Ponsford continued:  “I would just say that PCC judgments are sent to as press releases and on this occasion you are right that we should have made more effort to either rewrite in our own words or quote directly with attribution.”

Was it Churnalism? What an expert says

iMediaEthics reached out to an expert in plagiarism and attribution in the UK to ask about the assertion that it was okay to copy and paste from press releases without attribution.

We emailed the Media Standards Trust, a UK charity concerned with ethical practices in journalism, if it would be more acceptable to copy and paste from a press release than from a PCC ruling.

The trust’s director Martin Moore told iMediaEthics that he didn’t see any difference between needing to properly attribute to a press release versus a news ruling.

He also pointed to the trust’s Churnalism tool that readers can use to determine if a news story is a press release in disguise.

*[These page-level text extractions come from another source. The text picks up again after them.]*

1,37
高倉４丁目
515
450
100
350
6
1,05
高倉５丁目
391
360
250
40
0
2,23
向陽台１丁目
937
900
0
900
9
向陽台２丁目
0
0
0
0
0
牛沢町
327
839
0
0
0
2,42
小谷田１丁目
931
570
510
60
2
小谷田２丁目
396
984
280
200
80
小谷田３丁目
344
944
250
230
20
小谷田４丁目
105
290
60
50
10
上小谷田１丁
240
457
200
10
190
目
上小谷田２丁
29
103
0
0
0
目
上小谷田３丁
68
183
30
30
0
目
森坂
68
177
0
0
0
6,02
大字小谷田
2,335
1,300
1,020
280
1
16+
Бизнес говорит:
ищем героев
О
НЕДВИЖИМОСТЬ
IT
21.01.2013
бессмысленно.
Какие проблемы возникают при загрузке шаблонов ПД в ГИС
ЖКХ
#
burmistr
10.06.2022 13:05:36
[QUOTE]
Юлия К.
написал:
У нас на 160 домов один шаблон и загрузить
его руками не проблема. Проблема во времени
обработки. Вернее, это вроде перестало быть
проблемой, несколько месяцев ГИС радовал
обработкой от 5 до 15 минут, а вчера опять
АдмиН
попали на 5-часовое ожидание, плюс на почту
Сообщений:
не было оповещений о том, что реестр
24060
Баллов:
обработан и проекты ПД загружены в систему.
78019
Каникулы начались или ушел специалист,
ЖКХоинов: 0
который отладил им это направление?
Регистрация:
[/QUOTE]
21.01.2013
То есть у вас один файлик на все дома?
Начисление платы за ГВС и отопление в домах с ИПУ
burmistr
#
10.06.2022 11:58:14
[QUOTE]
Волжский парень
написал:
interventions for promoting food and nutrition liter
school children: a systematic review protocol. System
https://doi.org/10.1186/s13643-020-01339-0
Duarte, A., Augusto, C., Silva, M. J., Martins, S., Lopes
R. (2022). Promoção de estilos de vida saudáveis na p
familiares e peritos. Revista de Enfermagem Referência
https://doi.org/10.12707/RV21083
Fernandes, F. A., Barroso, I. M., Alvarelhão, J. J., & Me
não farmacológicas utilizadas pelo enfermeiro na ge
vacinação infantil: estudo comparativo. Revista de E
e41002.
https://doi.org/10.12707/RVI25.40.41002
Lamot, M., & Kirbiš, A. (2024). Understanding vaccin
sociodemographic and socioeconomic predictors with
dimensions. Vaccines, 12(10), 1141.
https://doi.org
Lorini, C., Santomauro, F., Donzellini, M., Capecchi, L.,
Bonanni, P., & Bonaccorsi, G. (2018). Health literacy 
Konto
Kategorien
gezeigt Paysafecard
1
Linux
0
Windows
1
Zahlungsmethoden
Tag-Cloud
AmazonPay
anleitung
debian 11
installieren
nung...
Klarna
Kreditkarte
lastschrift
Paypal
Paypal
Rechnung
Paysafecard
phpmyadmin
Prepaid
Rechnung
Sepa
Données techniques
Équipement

Churnalism is a project of the trust. The term itself is defined as “a news article that is published as journalism, but is essentially a press release without much added.” It allows users to determine how much of a news article is taken from a press release.

Moore explained:

“One of the reasons we built churnalism.com was because we felt it was wrong to copy and paste text verbatim, without quote marks and without attribution. Especially when it’s now so straightforward to link to source. Whether it’s a press release, wire copy, or another news report, then we’ve always said that transparency is the best policy.

“Sadly, many news outlets still do copy and paste lots of text, without attribution (or without adequate attribution). Which is why we’re in the process of making churnalism available as a browser extension so that people can be alerted when text looks as if its been lifted directly.”